The anti-government protests began in San Cristobal, Tachira state, on the border with Colombia. Whilst media reports project an image of a whole country in turmoil, the protests have been restricted to the most affluent areas of six main cities where violent masked gangs have attacked transport systems, subsidised food markets, public health centres and government offices. Burning street barricades and barbed wire booby traps designed to decapitate motorcyclists have accompanied effigies of black people and Cuban doctors suspended from bridges. These are destabilisation tactics associated with the Guarimba plan advocated by Cuban exile Robert Alonso who during similar protests in 2004 stated:
‘The only objective of the Guarimba is to create anarchistic chaos on the national level with the help of all citizens and in the main cities of Venezuela, so as to force the Castro-Communist regime of Venezuela to order “Plan Avila” [a military contingency plan to enforce public order].’

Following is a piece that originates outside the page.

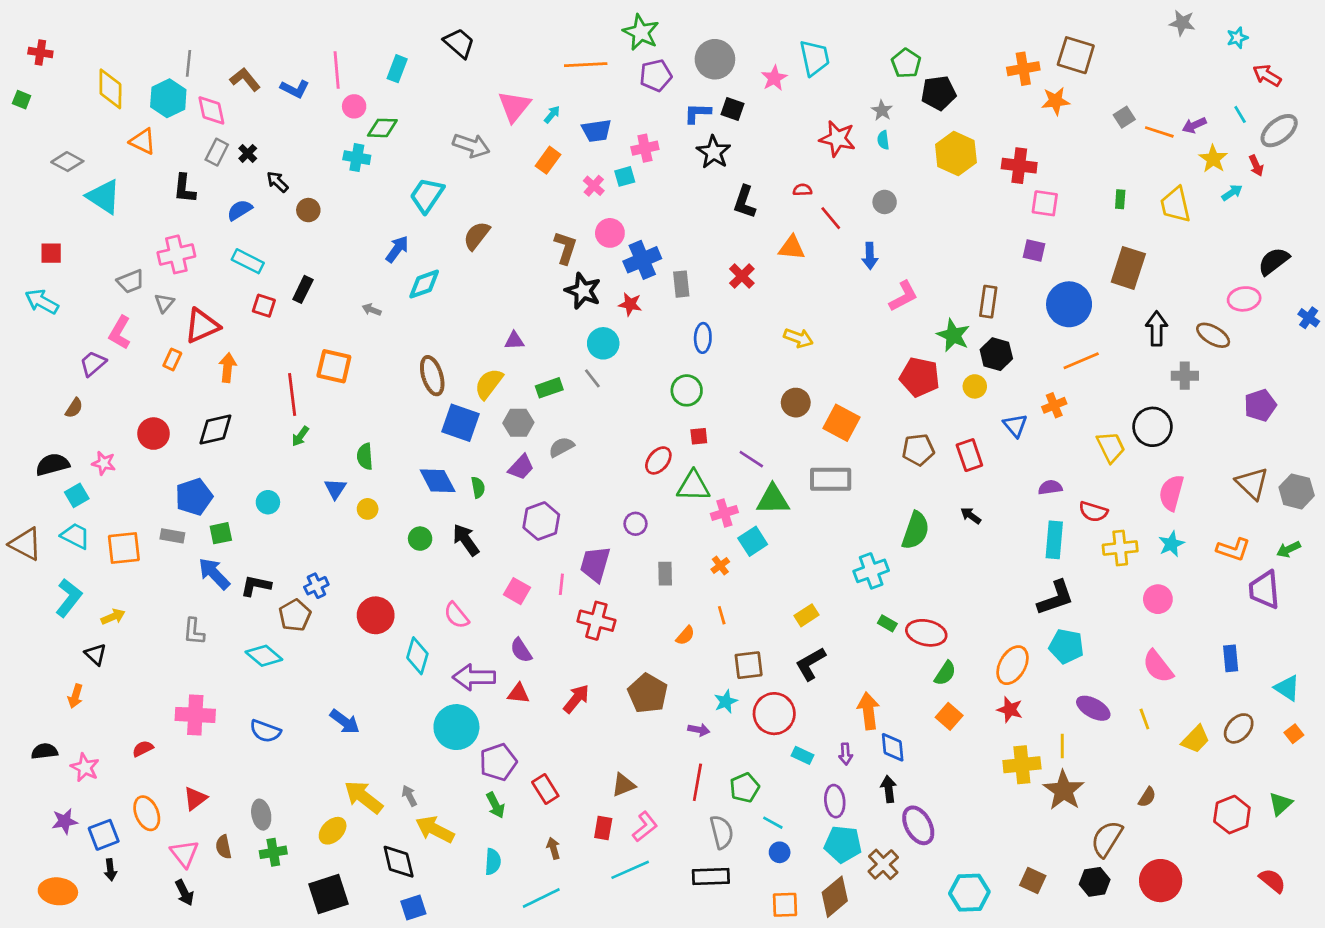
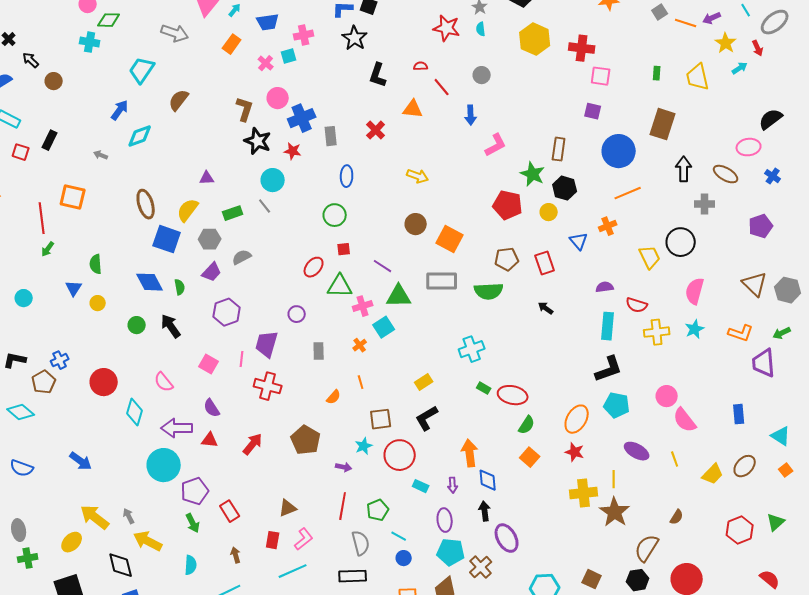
blue cross: (1309, 318) -> (773, 176), moved
green semicircle: (916, 530) -> (489, 291), moved, turned 68
pink circle: (1158, 599) -> (667, 396), moved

This time, the Guarimba figureheads are Leopoldo Lopez and Maria Corina Machado who have repeatedly called for la salida (‘the exit’) of President Maduro. Lopez is a member of the Mendoza oligarch family and heads the opposition party Voluntad Popular. As Mayor of Chacao, he played a leading role in the failed 2002 coup against Hugo Chavez. Maria Corina Machado is an opposition National Assembly member who also supported the coup, as well as signing the Strategic Venezuelan Plan detailed above. On 18 February, dressed in white and clutching flowers, Lopez choreographed a media stunt, turning himself in to face charges of arson and conspiracy. He remains in custody using twitter and his website to continue to foment dissent.
The protesting students are pawns in a lethal game which has resulted in over 30 deaths among opposition activists, chavistas, bystanders and security forces alike. Despite the international media’s portrayal of the protests as peaceful, a comprehensive list published by Venezuela Analysis3 highlights that it is the opposition’s street barricades ‘which have claimed at least 17 lives including people shot while trying to clear away debris, “accidents” caused by barricades and street traps, and patients prevented from reaching hospital’. Some deaths may have been orchestrated to further escalate violence and apportion blame. Genesis Carmona, a student and former beauty queen, died from a gunshot wound on 18 February during an opposition march in Valencia, a photogenic tragedy that even made the pages of Britain’s Daily Mirror. Omitted from press coverage were the ballistic investigations showing she was shot in the back from within the ranks of the protest. No equivalent coverage was given to the community activist Gisella Rubilar, a chavista mother of three shot dead by an opposition protester as she attempted to clear away a barricade in Merida.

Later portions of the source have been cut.